TASK INSTRUCTIONS:
The response must contain every line below in which "Sris" appears.

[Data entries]
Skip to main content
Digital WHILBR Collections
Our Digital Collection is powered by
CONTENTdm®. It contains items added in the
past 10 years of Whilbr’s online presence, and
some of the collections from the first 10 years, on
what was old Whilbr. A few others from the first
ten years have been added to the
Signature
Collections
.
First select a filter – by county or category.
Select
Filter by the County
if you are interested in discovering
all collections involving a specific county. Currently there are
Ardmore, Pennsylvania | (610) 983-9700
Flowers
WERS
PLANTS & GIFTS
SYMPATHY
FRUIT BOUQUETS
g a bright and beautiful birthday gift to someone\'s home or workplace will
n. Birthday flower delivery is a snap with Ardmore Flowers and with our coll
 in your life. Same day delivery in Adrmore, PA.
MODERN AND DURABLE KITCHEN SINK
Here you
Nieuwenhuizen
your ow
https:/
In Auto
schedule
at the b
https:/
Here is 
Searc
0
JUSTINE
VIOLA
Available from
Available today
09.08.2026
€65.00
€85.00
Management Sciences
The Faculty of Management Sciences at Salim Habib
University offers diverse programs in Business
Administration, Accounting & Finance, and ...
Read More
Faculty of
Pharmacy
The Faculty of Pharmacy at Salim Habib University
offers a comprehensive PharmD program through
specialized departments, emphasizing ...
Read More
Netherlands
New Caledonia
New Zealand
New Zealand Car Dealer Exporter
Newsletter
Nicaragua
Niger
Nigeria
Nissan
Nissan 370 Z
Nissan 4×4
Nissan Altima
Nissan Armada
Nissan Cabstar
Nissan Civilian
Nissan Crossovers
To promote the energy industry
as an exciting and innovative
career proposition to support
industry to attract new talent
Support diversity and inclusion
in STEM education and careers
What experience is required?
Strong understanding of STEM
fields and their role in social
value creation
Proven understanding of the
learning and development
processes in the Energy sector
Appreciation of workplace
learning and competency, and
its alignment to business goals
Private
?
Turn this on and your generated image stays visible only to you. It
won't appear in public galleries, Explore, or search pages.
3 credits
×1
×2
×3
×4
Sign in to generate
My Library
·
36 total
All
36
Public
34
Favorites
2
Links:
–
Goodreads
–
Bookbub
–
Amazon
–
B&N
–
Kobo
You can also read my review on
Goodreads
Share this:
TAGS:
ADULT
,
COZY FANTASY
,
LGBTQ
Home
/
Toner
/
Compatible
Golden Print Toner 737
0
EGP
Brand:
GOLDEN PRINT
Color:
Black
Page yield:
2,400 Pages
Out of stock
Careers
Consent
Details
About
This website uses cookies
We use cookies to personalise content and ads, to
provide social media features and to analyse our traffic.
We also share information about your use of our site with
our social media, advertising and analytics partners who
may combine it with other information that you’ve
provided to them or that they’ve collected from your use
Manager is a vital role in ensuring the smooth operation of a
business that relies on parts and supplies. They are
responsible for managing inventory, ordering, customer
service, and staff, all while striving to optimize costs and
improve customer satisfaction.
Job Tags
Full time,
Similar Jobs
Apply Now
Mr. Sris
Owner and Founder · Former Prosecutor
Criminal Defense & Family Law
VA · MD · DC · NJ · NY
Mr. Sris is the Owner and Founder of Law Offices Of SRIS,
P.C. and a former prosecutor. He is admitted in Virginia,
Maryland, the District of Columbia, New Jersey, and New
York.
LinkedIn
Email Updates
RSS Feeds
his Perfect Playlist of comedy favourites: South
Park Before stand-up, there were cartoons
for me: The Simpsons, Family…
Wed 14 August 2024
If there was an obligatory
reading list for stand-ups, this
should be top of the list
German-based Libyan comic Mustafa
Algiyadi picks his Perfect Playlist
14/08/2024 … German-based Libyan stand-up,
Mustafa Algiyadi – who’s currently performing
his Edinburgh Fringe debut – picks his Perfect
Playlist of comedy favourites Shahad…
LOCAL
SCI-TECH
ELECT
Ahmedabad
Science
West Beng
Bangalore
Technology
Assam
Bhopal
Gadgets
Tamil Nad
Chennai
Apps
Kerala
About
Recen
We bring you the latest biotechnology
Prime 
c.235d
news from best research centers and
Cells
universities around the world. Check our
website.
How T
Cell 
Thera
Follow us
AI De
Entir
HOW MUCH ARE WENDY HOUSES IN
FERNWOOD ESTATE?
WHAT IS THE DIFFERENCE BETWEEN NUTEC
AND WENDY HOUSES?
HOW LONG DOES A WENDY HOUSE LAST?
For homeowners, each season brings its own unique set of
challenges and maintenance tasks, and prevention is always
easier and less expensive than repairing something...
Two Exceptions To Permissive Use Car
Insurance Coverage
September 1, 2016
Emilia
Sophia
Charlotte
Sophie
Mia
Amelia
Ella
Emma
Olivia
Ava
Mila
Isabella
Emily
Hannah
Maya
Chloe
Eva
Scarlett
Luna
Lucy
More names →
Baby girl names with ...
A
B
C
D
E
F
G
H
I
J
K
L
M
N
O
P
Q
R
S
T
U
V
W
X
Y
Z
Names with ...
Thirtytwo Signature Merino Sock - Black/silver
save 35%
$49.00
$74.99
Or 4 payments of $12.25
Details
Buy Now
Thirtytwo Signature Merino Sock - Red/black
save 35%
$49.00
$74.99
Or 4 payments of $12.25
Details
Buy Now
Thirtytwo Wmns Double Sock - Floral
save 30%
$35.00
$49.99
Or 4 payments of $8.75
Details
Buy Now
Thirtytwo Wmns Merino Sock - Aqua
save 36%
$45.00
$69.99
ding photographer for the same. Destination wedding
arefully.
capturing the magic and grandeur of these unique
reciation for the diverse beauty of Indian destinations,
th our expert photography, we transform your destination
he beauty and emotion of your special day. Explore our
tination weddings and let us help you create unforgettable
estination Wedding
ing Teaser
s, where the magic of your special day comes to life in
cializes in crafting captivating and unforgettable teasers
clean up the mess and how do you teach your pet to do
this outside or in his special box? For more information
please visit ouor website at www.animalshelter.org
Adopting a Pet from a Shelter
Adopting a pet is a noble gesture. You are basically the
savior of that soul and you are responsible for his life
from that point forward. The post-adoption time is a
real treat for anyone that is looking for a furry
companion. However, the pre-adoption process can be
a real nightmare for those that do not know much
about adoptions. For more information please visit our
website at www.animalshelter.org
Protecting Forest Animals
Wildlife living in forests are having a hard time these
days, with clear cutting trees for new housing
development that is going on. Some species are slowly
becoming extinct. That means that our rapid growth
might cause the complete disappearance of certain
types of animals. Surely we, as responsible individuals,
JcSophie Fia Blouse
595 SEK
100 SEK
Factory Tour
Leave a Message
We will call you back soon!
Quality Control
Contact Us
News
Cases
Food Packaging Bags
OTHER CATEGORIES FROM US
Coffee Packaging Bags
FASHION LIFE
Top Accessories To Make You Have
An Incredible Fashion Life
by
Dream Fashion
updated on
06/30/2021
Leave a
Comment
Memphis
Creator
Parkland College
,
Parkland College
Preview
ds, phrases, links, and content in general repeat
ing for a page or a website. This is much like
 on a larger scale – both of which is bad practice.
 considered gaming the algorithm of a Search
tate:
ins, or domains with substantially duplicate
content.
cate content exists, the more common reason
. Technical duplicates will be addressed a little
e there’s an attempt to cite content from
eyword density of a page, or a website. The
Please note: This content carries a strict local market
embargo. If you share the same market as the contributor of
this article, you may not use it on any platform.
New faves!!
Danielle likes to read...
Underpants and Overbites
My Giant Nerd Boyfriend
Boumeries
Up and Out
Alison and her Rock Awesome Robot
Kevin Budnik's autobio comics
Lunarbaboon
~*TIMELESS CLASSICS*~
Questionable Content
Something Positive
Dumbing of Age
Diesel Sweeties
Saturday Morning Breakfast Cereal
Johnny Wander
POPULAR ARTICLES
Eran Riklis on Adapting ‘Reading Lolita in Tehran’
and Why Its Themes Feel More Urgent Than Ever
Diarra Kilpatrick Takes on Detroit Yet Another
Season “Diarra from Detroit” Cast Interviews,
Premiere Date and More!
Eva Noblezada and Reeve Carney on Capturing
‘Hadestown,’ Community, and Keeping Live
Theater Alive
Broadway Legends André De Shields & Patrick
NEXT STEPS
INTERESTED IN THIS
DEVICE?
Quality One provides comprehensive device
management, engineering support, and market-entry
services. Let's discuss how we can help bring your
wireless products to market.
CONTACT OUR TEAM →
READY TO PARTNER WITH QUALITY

ANSWER SPACE:
Mr. Sris
Mr. Sris is the Owner and Founder of Law Offices Of SRIS,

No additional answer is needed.